To isolate each client from others, I'd like to have dedicated thread pool for each client, so that for example, in case of a sudden spike in the API calls from Foo client, other clients don't get throttled.

I searched a lot for a solution, but couldn't find a clean one.

For example one solution was to create a Filter with one Executor per client, and dispatch each request to the corresponding Executor. But I'm not sure if it's a good idea to do this.
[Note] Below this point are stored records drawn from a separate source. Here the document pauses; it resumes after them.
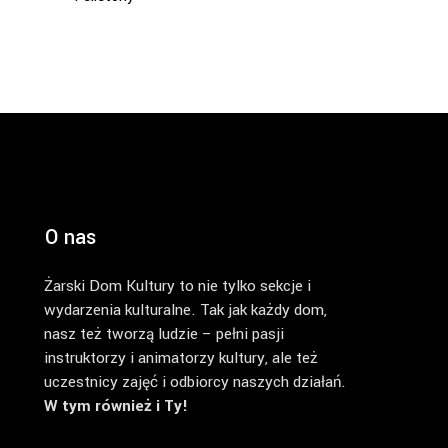
O nas
Żarski Dom Kultury to nie tylko sekcje i
wydarzenia kulturalne. Tak jak każdy dom,
nasz też tworzą ludzie – pełni pasji
instruktorzy i animatorzy kultury, ale też
uczestnicy zajęć i odbiorcy naszych działań.
W tym również i Ty!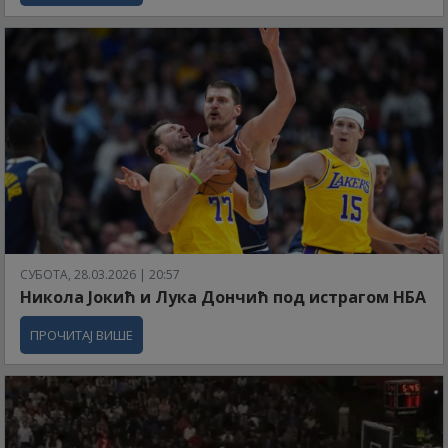
СУБОТА, 28.03.2026 | 20:57
Никола Јокић и Лука Дончић под истрагом НБА
ПРОЧИТАЈ ВИШЕ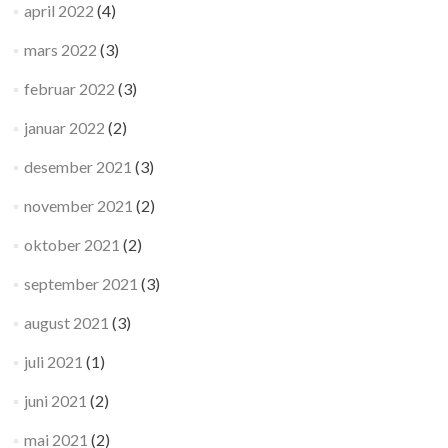
april 2022
(4)
mars 2022
(3)
februar 2022
(3)
januar 2022
(2)
desember 2021
(3)
november 2021
(2)
oktober 2021
(2)
september 2021
(3)
august 2021
(3)
juli 2021
(1)
juni 2021
(2)
mai 2021
(2)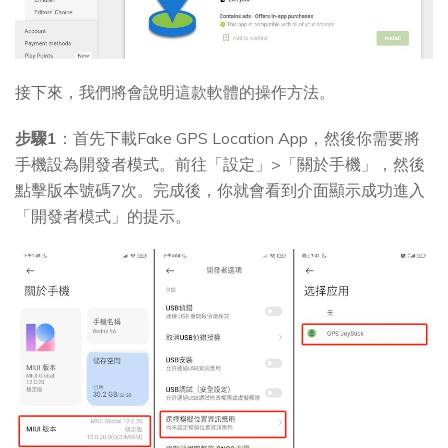
接下來，我們將會說明這款軟體的操作方法。
步驟1
：首先下載Fake GPS Location App，然後你需要將
手機設為開發者模式。前往「設定」>「關於手機」，然後
點擊版本號碼7次。完成後，你就會看到介面顯示成功進入
「開發者模式」的提示。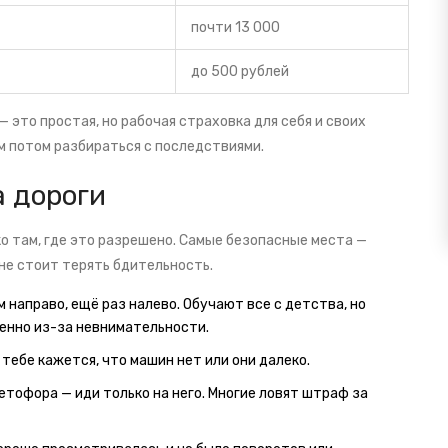
почти 13 000
до 500 рублей
 это простая, но рабочая страховка для себя и своих
ем потом разбираться с последствиями.
а дороги
о там, где это разрешено. Самые безопасные места —
не стоит терять бдительность.
 направо, ещё раз налево. Обучают все с детства, но
енно из-за невнимательности.
 тебе кажется, что машин нет или они далеко.
етофора — иди только на него. Многие ловят штраф за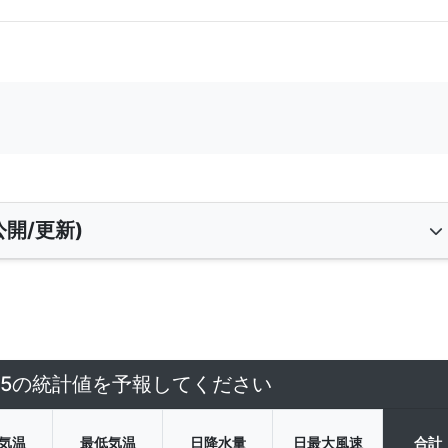
開/更新)
4/5の統計値を予報してください
気温
最低気温
日降水量
日最大風速
合計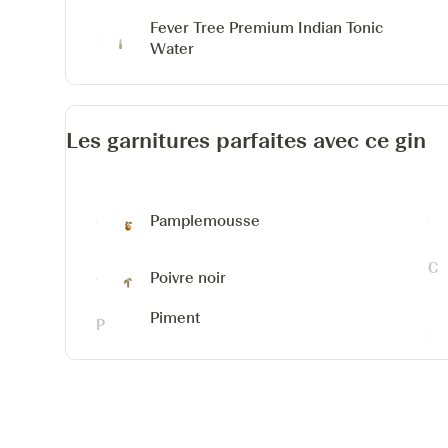
Fever Tree Premium Indian Tonic
Water
Les garnitures parfaites avec ce gin
Pamplemousse
Poivre noir
Piment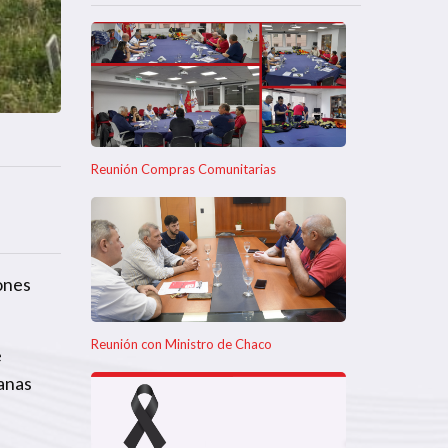
Reunión Compras Comunitarias
ones
Reunión con Ministro de Chaco
e
banas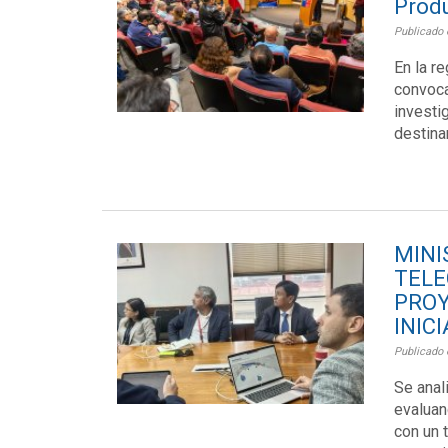
Produ
Publicado 
En la r
convoca
investi
destina
MI
TELE
PRO
INIC
Publicado 
Se anal
evaluan
con un 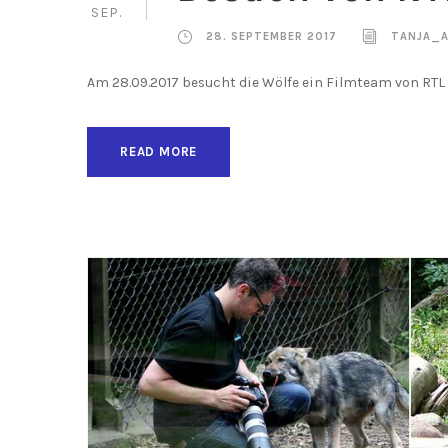
SEP.
28. SEPTEMBER 2017
TANJA_
Am 28.09.2017 besucht die Wölfe ein Filmteam von RTL 
READ MORE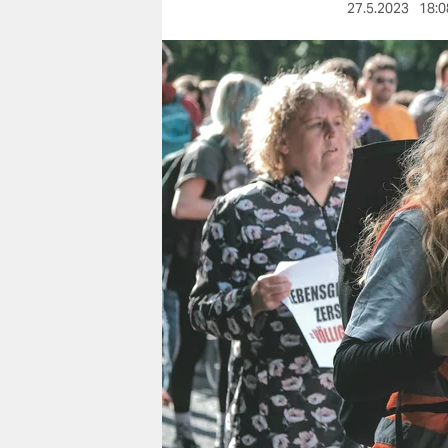
berlin
27.5.2023
18:0
nord
wahrheit
verlag
verlag
veranstaltungen
shop
fragen & hilfe
unterstützen
abo
genossenschaft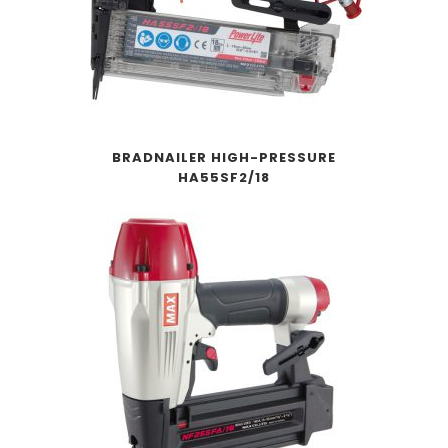
BRADNAILER HIGH-PRESSURE
HA55SF2/18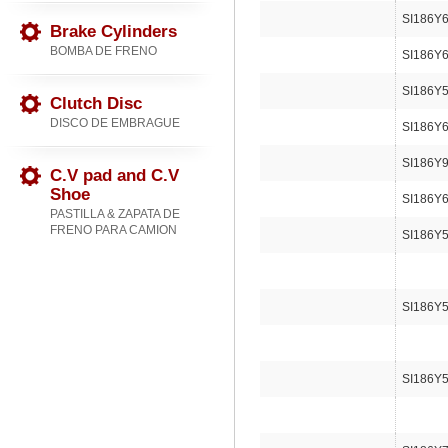
SI186Y
Brake Cylinders
BOMBA DE FRENO
SI186Y
SI186Y
Clutch Disc
DISCO DE EMBRAGUE
SI186Y
SI186Y
C.V pad and C.V
Shoe
SI186Y
PASTILLA & ZAPATA DE
FRENO PARA CAMION
SI186Y
SI186Y
SI186Y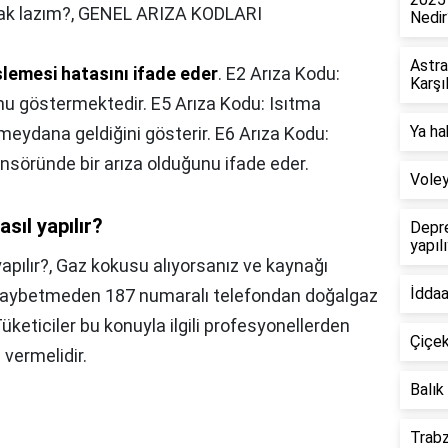
ak lazım?,
GENEL ARIZA KODLARI
Nedir
Astra
slemesi hatasını ifade eder
. E2 Arıza Kodu:
Karşı
u göstermektedir. E5 Arıza Kodu: Isıtma
Ya ha
meydana geldiğini gösterir. E6 Arıza Kodu:
nsöründe bir arıza olduğunu ifade eder.
Voley
ıl yapılır?
Depre
yapıl
pılır?,
Gaz kokusu alıyorsanız ve kaynağı
İddaa
aybetmeden 187 numaralı telefondan doğalgaz
Tüketiciler bu konuyla ilgili profesyonellerden
Çiçek
 vermelidir.
Balık
Trabz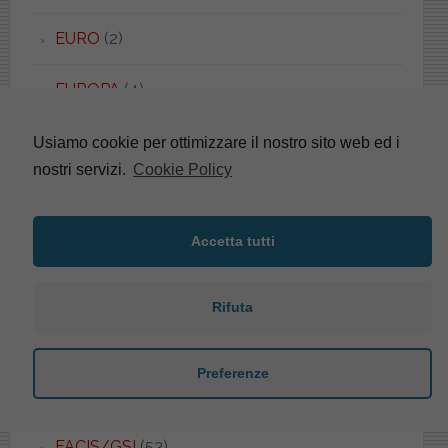
EURO
(2)
EUROPA
(4)
EUROPA
(5)
Usiamo cookie per ottimizzare il nostro sito web ed i
nostri servizi.
Cookie Policy
EUROPA
(4)
EUROPA DUO
(2)
Accetta tutti
EVOLUTION
(1)
Rifuta
EXEL
(2)
Preferenze
F-CONCEPT
(3)
FACIS/GSI
(53)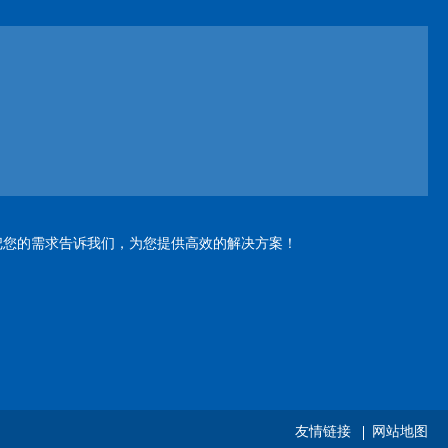
把您的需求告诉我们，为您提供高效的解决方案！
友情链接
网站地图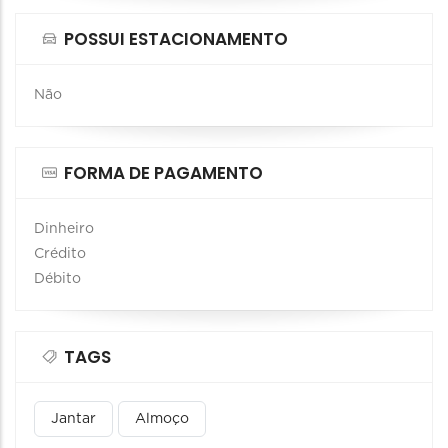
POSSUI ESTACIONAMENTO
Não
FORMA DE PAGAMENTO
Dinheiro
Crédito
Débito
TAGS
Jantar
Almoço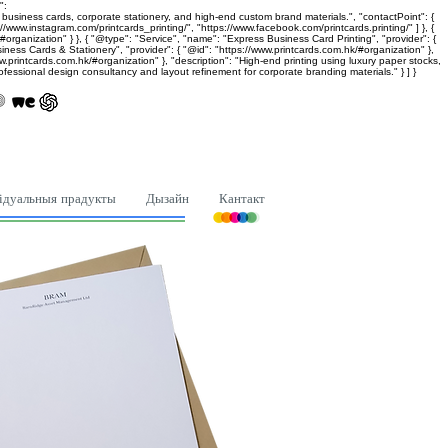
":
siness cards, corporate stationery, and high-end custom brand materials.", "contactPoint": {
www.instagram.com/printcards_printing/", "https://www.facebook.com/printcards.printing/" ] }, {
organization" } }, { "@type": "Service", "name": "Express Business Card Printing", "provider": {
iness Cards & Stationery", "provider": { "@id": "https://www.printcards.com.hk/#organization" },
w.printcards.com.hk/#organization" }, "description": "High-end printing using luxury paper stocks,
ofessional design consultancy and layout refinement for corporate branding materials." } ] }
ідуальныя прадукты
Дызайн
Кантакт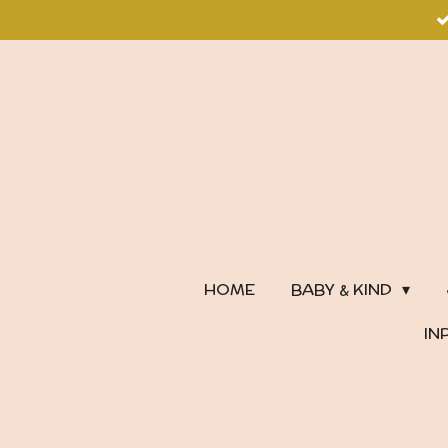
Ga
direct
naar
de
hoofdinhoud
HOME
BABY & KIND
IN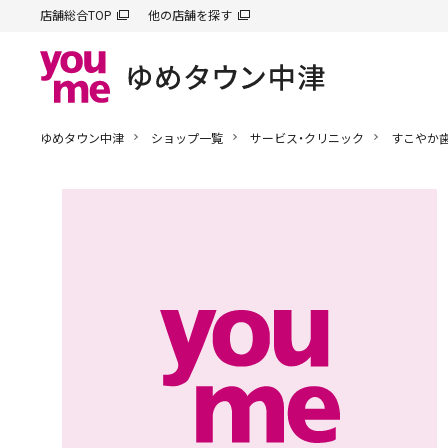
店舗総合TOP
他の店舗を探す
ゆめタウン中津
ショップ一覧
サービス・クリニック
すこやか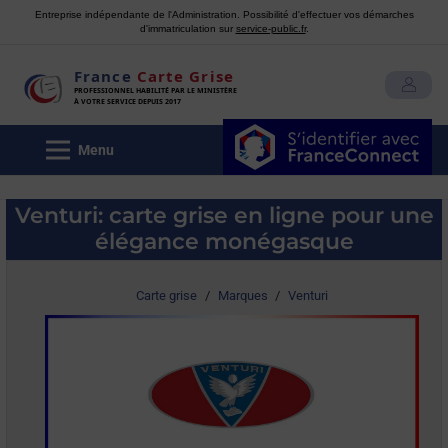
Entreprise indépendante de l'Administration. Possibilité d'effectuer vos démarches
d'immatriculation sur
service-public.fr
.
France
Carte Grise
MON COMPTE
PROFESSIONNEL HABILITÉ PAR LE MINISTÈRE
À VOTRE SERVICE DEPUIS 2017
Menu
Venturi: carte grise en ligne pour une
élégance monégasque
Carte grise
/
Marques
/
Venturi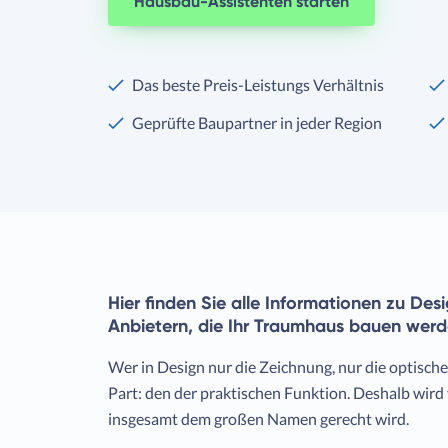
Hausbau-Assistenten starten
Das beste Preis-Leistungs Verhältnis
Geprüfte Baupartner in jeder Region
Hier finden Sie alle Informationen zu De
Anbietern, die Ihr Traumhaus bauen werd
Wer in Design nur die Zeichnung, nur die optische
Part: den der praktischen Funktion. Deshalb wird
insgesamt dem großen Namen gerecht wird.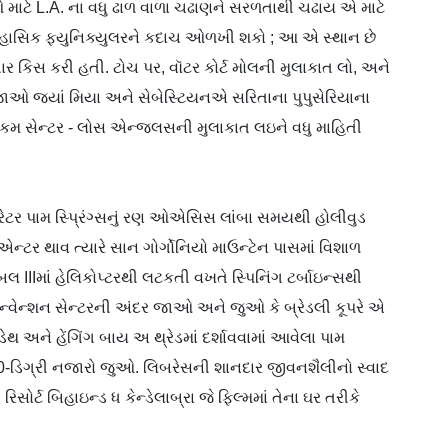
ટે L.A. ના વધુ ઢાળ વાળા ચઢાણને સરળતાથી ચઢાય એ માટે
તિહાસિક ફ્યુનિક્યુલરને કદાચ ઓળખી શકો ; આ એ સ્થાન છે
ર કિસ કરી હતી. ટોચ પર, વૉટર કોર્ટ મોલની મુલાકાત લો, અને
માં જાઓ જ્યાં મિયા અને સેબેસ્ટિયનએ સરિતાના પુપુસેરિયાના
વેલકમ સેન્ટર - લોસ એન્જલસની મુલાકાત લઇને વધુ માહિતી
ર પામ સ્પ્રિંગ્સનું રણ ઓએસિસ લાંબા સમયથી હોલીવુડ
માં એન્ટર થાવ ત્યારે સાન ગોર્ગોનિયો માઉન્ટેન પાસમાં વિશાળ
િબલ IIIમાં હેલિકોપ્ટરથી લટકતી વખતે સ્પિનિંગ ટર્બાઇન્સથી
 કન્વેન્શન સેન્ટરની અંદર જાઓ અને જુઓ કે બ્રેડલી કૂપરે એ
ટુ ડેથ અને હેંગિંગ બાય અ થ્રેડમાં દર્શાવવામાં આવેલા પામ
360-ડિગ્રી નજારો જુઓ. લિબરેસની શાનદાર જીવનશૈલીનો સ્વાદ
 રિસોર્ટ બિહાઇન્ડ ધ કેન્ડેલાબ્રા જે ફિલ્મમાં તેના ઘર તરીકે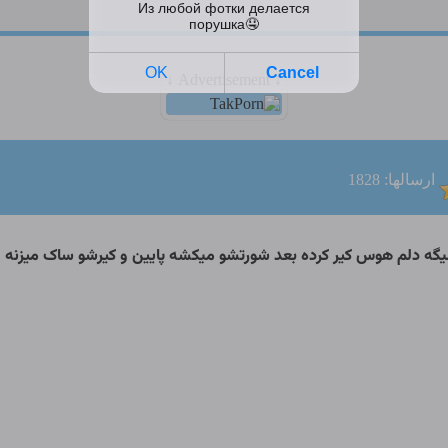
↓ Advertisement ↓
ارسالها: 1828
و میگه دلم هوس کیر کرده بعد شورتشو میکشه پایین و کیرشو ساک میز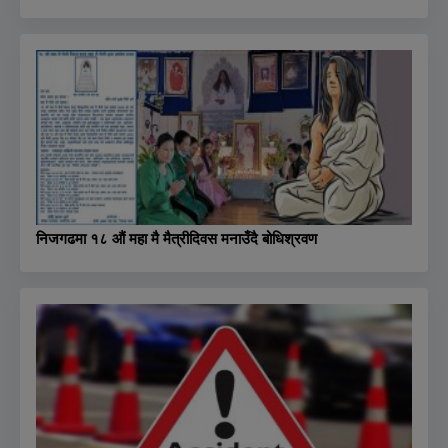
निजगढमा १८ औं महा मै मैत्रीदिवस मनाउँदै बोधिश्रवण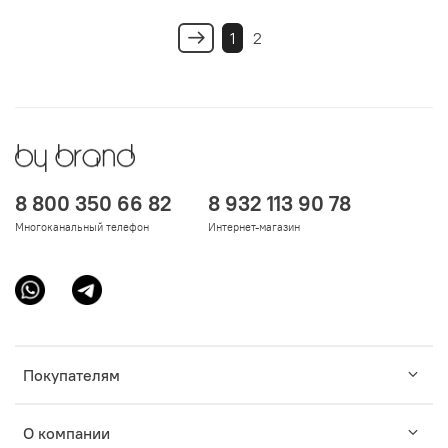
1
2
8 800 350 66 82
8 932 113 90 78
Многоканальный телефон
Интернет-магазин
Покупателям
О компании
This is not gonna work, at least based on what I see in CoyoteAdapter.

I also thought about writing a custom delegating Executor for the Tomcat Connector which has several child Executors and decides which one should be executing the API call. But I'm not sure if it's even possible to do that.

The only clean solution I found is multi-connector setup which makes the app to listen to multiple ports and I'd like to avoid the additional complexity if possible, since it leaks to the infrastructure level.

I saw a similar question here, but slightly different, and was hoping there's a solution for mine.

What's the best way to do this? Is there an easy clean native way to do this?
Thanks.


Solution

  • It turns out be very easy actually. I can utilize Servlet Asynchronous Processing feature, simplified by Spring:

    @GetMapping("/foo")
    @ResponseBody
    public DeferredResult<String> foo() {
        DeferredResult<String> deferredResult = new DeferredResult<>();
        // Save the deferredResult somewhere..
        return deferredResult;
    }
    
    // From some other thread (e.g. a method annotated with @Async)
    deferredResult.setResult(result);
    

    This way I get to choose where to run the actual logic (in a different thread from a different executor). There's some nuances like context propagation, but totally doable.